The Falcons went on a 14-play, 66-yard drive that consumed 6:41 (mostly to end the first quarter), but on the first the play of the second period, quarterback Matt Ryan (24-41, 199 yards, 0 TD, 0 INT, 2 sacks) was unable to convert a quarterback sneak on 4th-and-1 from the Giants’ 24-yard line.
A holding penalty on right guard Chris Snee pushed New York back to its own 14-yard line, and two plays later, backup safety James Sanders (who entered the game after starting safety William Moore was injured) nearly sacked Manning (23-32, 277 yards, 3 TD, 0 INT, 1 sack) on a second-down blitz, forcing Manning to throw the ball in desperation from the end zone, to no one.
Manning, who won his first home playoff game, and who threw at least three touchdowns in a postseason game for the first time, was flagged for intentional grounding, giving Atlanta a safety and a 2-0 lead with 13:44 left in the first half.
The Falcons got the ball right back off of the ensuing free kick, but they punted, and the Giants embarked a scoring trip that took up more than half of the quarter.
On the third play of the drive, Manning scrambled for 14 yards and a first down on 3rd-and-2 from the Giants’ 23-yard line, and five plays later, Jacobs ran right for 34 yards (his longest run of the season, and only the New York’s fifth of at least 20 yards this year) to the Atlanta 15-yard line.
Bradshaw rushed for nine yards up the middle to the Falcons’ 6-yard line on the next play before Jacobs was hit for an apparent loss, but spun to his left and moved forward for a big first down on 4th-and-1.
On the ensuing play, Manning threw a four-yard touchdown pass to Nicks (6 catches, 115 yards, 2 TD), to give New York its first lead, 7-2, with 2:47 left in the half.

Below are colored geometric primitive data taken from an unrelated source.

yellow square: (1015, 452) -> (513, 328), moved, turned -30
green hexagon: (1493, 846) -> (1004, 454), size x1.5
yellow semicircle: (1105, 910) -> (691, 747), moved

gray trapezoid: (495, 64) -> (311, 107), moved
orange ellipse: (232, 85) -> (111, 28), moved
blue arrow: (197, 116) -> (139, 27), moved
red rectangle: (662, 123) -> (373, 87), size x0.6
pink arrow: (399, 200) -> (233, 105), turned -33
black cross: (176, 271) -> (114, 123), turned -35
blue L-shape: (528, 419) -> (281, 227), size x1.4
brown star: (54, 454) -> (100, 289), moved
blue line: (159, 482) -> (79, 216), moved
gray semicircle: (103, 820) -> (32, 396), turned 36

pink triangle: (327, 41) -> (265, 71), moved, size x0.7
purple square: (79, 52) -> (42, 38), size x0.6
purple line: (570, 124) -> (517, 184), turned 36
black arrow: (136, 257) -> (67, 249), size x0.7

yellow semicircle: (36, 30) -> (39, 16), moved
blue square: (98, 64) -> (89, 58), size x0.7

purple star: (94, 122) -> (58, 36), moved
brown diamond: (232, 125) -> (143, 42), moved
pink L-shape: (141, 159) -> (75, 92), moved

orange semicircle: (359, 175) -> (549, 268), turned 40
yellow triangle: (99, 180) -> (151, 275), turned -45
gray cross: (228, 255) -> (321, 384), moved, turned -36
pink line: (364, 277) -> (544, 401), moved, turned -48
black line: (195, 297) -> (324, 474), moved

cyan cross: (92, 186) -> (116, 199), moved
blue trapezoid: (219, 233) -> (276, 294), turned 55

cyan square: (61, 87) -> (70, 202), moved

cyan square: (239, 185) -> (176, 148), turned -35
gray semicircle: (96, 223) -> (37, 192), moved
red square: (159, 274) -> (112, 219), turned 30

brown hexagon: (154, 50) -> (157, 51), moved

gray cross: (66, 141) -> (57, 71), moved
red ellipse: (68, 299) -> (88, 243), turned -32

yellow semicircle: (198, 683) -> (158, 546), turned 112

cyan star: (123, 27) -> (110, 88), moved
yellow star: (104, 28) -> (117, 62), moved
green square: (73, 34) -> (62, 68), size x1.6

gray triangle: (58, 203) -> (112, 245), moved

After a three-and-out, the Giants might have had a first down at their own 47-yard line, but they appeared receive a bad spot that was not challenged by head coach Tom Coughlin after a nine-yard reception by Nicks on second down.
Manning then threw incomplete to Nicks on third down and New York punted, but the Atlanta ran out of time while trying to get into field goal range before the half ended.
As the Giants’ continued to keep all of the Falcons’ primary weapons in check, they put the game away with scores on each of their first three possessions of the second half, during which New York outgained Atlanta 312-120 after holding just a one-yard edge (128-127) at intermission.
Dangerous wide receivers Julio Jones (7 catches, 64 yards) and Roddy White (5 catches, 52 yards), future hall of fame tight end Tony Gonzalez (4 catches, 44 yards), and the league’s third-leading rusher this season, Michael Turner (15 carries, 41 yards), couldn’t do nearly enough against a New York defense that was the most healthy inspired, and focused as it had been all season.
And, that wasn’t the only Giants unit that played that had success.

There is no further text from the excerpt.